"Saya terima nikah dan kawinnya Amelia Putri..." Amelia sesaat blank dan kehilangan konsentrasi nya. Semua terdengar seperti dengungan di telinganya. Hingga satu kata yang menggema terdengar jelas menghantam kesadarannya.
"SAH"
Kini Amelia telah resmi menjadi istri Maximus Bryan. Tepuk tangan dan suara bergemuruh terdengar memenuhi ruangan. Acara pun telah diambil alih oleh seorang MC. Tiba-tiba Amelia merasakan remasan di tangannya. Ternyata Maxim memberi kode agar Amelia mendengarkan MC yang mengarahkan kedua mempelai untuk saling menukar cincin.
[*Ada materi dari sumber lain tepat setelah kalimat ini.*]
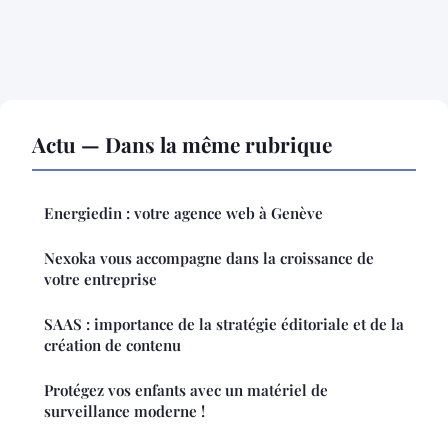
Actu — Dans la même rubrique
Energiedin : votre agence web à Genève
Nexoka vous accompagne dans la croissance de
votre entreprise
SAAS : importance de la stratégie éditoriale et de la
création de contenu
Protégez vos enfants avec un matériel de
surveillance moderne !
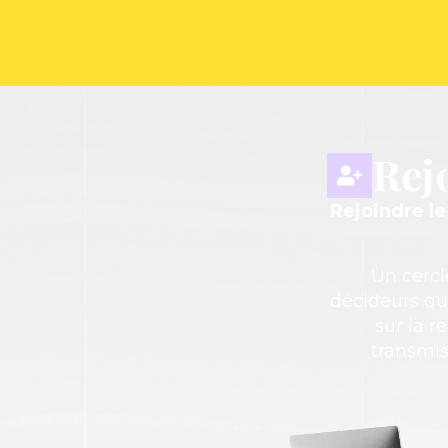
Rej
Rejoindre l
Un cercl
décideurs qu
sur la r
transmis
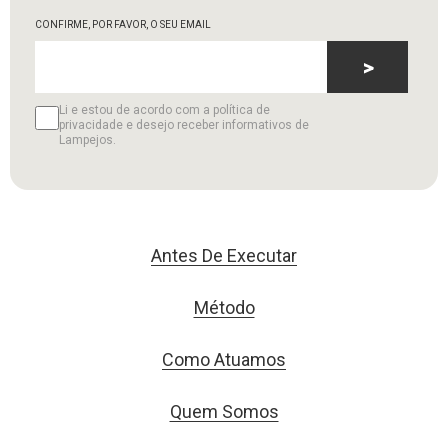
CONFIRME, POR FAVOR, O SEU EMAIL
>
Li e estou de acordo com a política de
privacidade e desejo receber informativos de
Lampejos.
Antes De Executar
Método
Como Atuamos
Quem Somos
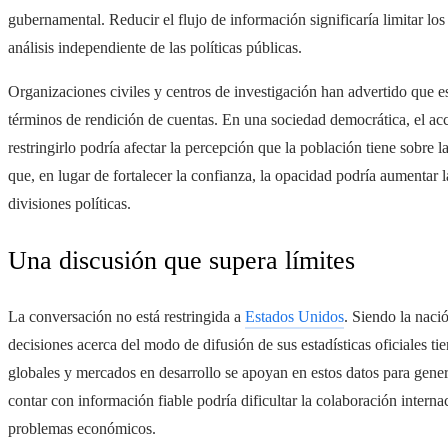
gubernamental. Reducir el flujo de información significaría limitar lo
análisis independiente de las políticas públicas.
Organizaciones civiles y centros de investigación han advertido que e
términos de rendición de cuentas. En una sociedad democrática, el ac
restringirlo podría afectar la percepción que la población tiene sobre la
que, en lugar de fortalecer la confianza, la opacidad podría aumentar 
divisiones políticas.
Una discusión que supera límites
La conversación no está restringida a
Estados Unidos
. Siendo la naci
decisiones acerca del modo de difusión de sus estadísticas oficiales ti
globales y mercados en desarrollo se apoyan en estos datos para gener
contar con información fiable podría dificultar la colaboración internac
problemas económicos.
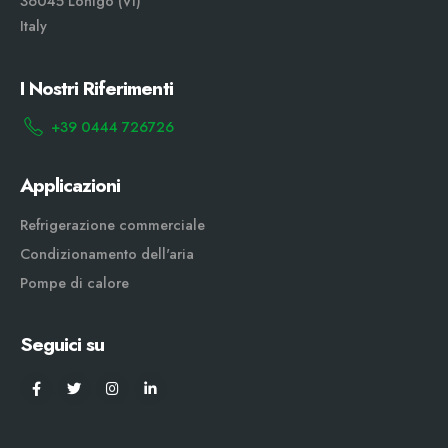
36045 Lonigo (VI)
Italy
I Nostri Riferimenti
+39 0444 726726
Applicazioni
Refrigerazione commerciale
Condizionamento dell'aria
Pompe di calore
Seguici su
Pada saat giliran Amelia yang memasangkan cincin di jari Maxim, tangannya tremor hebat hingga cincin itu nyaris terjatuh. Beruntung Maxim menyadarinya dengan cepat dan segera membantu Amelia.
"Wow... ternyata pengantin wanitanya masih gugup, Para hadirin. Tapi kita harus memaklumi nya karena ini yang pertama mereka bersentuhan setelah menikah." Suara MC mencairkan suasana yang nyaris riuh.
"Selesai... silahkan cium tangan suaminya, Mbak. Sebagai bakti pertama sebagai seorang istri dan Mas nya silahkan membalas dengan kecupan di kening sebagai tanda sayang pertama setelah pernikahan." Sambung sang MC tersebut.
Amelia meraih tangan Maxim ragu-ragu dan mengecupnya sambil menutup matanya. Darahnya berdesir saat bibirnya menyentuh kulit Maxim. Kemudian Maxim melakukan hal yang sama di kening Amelia juga sambil berdoa dalam hati, semoga Amelia bisa segera menerimanya .
"Tersenyumlah, meski kini kamu begitu tersiksa." Ucap Maxim lirih di telinga Amelia. Suara dingin penuh intimidasi seperti biasanya.
Acara Pun berlanjut, di kembar berlari berhamburan memeluk kedua orang tuanya. Terlihat jelas kebahagiaan di wajah mereka. Amelia tersenyum kecut saat merasa dirinya saja yang merasa tersiksa. Bahkan Maxim terlihat menikmati hari bahagia ini.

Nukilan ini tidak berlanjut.